4. En troisième lieu, pour refuser la délivrance du titre de séjour sollicité, le préfet de l'Hérault s'est notamment fondé sur la circonstance que M. B n'établissait pas être dans l'impossibilité de regagner son pays d'origine où il avait vécu la majeure partie de sa vie, le temps nécessaire à la mise en œuvre du regroupement familial par son épouse en sa faveur. Le préfet s'est ainsi borné à relever que dans le cas où M. B retournerait en Albanie il serait susceptible de bénéficier, à la demande de son épouse, du regroupement familial. Ce faisant il n'a ni méconnu les dispositions de l'article L. 434-2 du code de l'entrée et du séjour des étrangers et du droit d'asile selon lesquelles : " L'étranger qui séjourne régulièrement en France depuis au moins dix-huit mois, sous couvert d'un des titres d'une durée de validité d'au moins un an prévus par le présent code ou par des conventions internationales, peut demander à bénéficier de son droit à être rejoint, au titre du regroupement familial : 1° Par son conjoint, si ce dernier est âgé d'au moins dix-huit ans ; 2° Et par les enfants du couple mineurs de dix-huit ans. ", ni commis d'erreur de droit. La circonstance alléguée par M. B qu'à la date de son entrée régulière sur le territoire français en 2015 il n'était pas encore marié et n'entrait donc pas dans le champ de ces dispositions est sans incidence, dès lors que le préfet a apprécié sa situation non pas à la date de sa venue en France mais à la date de l'arrêté en litige. Est tout aussi inopérante la circonstance qu'eu égard aux faibles ressources de son épouse, qui perçoit l'aide au retour à l'emploi, la demande de regroupement familial présentée par cette dernière serait en tout état de cause assurément rejetée, dès lors que le préfet, lorsqu'il statue sur une demande de regroupement familial, n'est pas tenu, par les dispositions de l'article L. 434-2 précité, de rejeter cette demande dans le cas où le demandeur ne justifie pas de ressources suffisantes.

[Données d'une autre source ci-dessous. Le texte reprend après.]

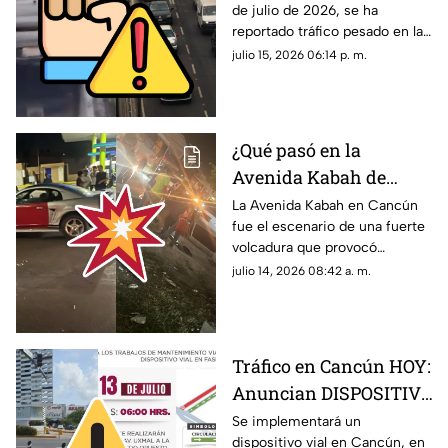
de julio de 2026, se ha
del Carmen? Reportan
reportado tráfico pesado en la
tráfico pesado la tarde
carretera federal 307 tramo
julio 15, 2026 06:14 p. m.
de HOY, miércoles 15 de
Cancún-Playa del Carmen.
julio; esto se sabe
Aquí los detalles.
¿Qué pasó en la
Avenida Kabah de
Cancún? Esto se sabe
La Avenida Kabah en Cancún
fue el escenario de una fuerte
de la fuerte volcadura
volcadura que provocó
provocada por un auto
congestionamiento vial
julio 14, 2026 08:42 a. m.
de lujo
durante varios minutos.
Tráfico en Cancún HOY:
Anuncian DISPOSITIVO
VIAL en calle Pino; aquí
Se implementará un
dispositivo vial en Cancún, en
las FECHAS de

5. En quatrième lieu, aux termes de l'article 8 de la convention européenne de sauvegarde des droits de l'homme et des libertés fondamentales : " 1- Toute personne a droit au respect de sa vie privée et familiale, de son domicile et de sa correspondance. 2- Il ne peut y avoir ingérence d'une autorité publique dans l'exercice de ce droit que pour autant que cette ingérence est prévue par la loi et qu'elle constitue une mesure qui, dans une société démocratique, est nécessaire à la sécurité nationale, à la sûreté publique, au bien-être économique du pays, à la défense de l'ordre et à la prévention des infractions pénales, à la protection de la santé ou de la morale, ou à la protection des droits et libertés d'autrui ". Aux termes de l'article L. 423-23 du code de l'entrée et du séjour des étrangers et du droit d'asile : " L'étranger qui n'entre pas dans les catégories prévues aux articles L. 423-1, L. 423-7, L. 423-14, L. 423-15, L. 423-21 et L. 423-22 ou dans celles qui ouvrent droit au regroupement familial, et qui dispose de liens personnels et familiaux en France tels que le refus d'autoriser son séjour porterait à son droit au respect de sa vie privée et familiale une atteinte disproportionnée au regard des motifs du refus, se voit délivrer une carte de séjour temporaire portant la mention " vie privée et familiale " d'une durée d'un an, sans que soit opposable la condition prévue à l'article L. 412-1. / Les liens mentionnés au premier alinéa sont appréciés notamment au regard de leur intensité, de leur ancienneté et de leur stabilité, des conditions d'existence de l'étranger, de son insertion dans la société française ainsi que de la nature de ses liens avec sa famille restée dans son pays d'origine. / L'insertion de l'étranger dans la société française est évaluée en tenant compte notamment de sa connaissance des valeurs de la République. ".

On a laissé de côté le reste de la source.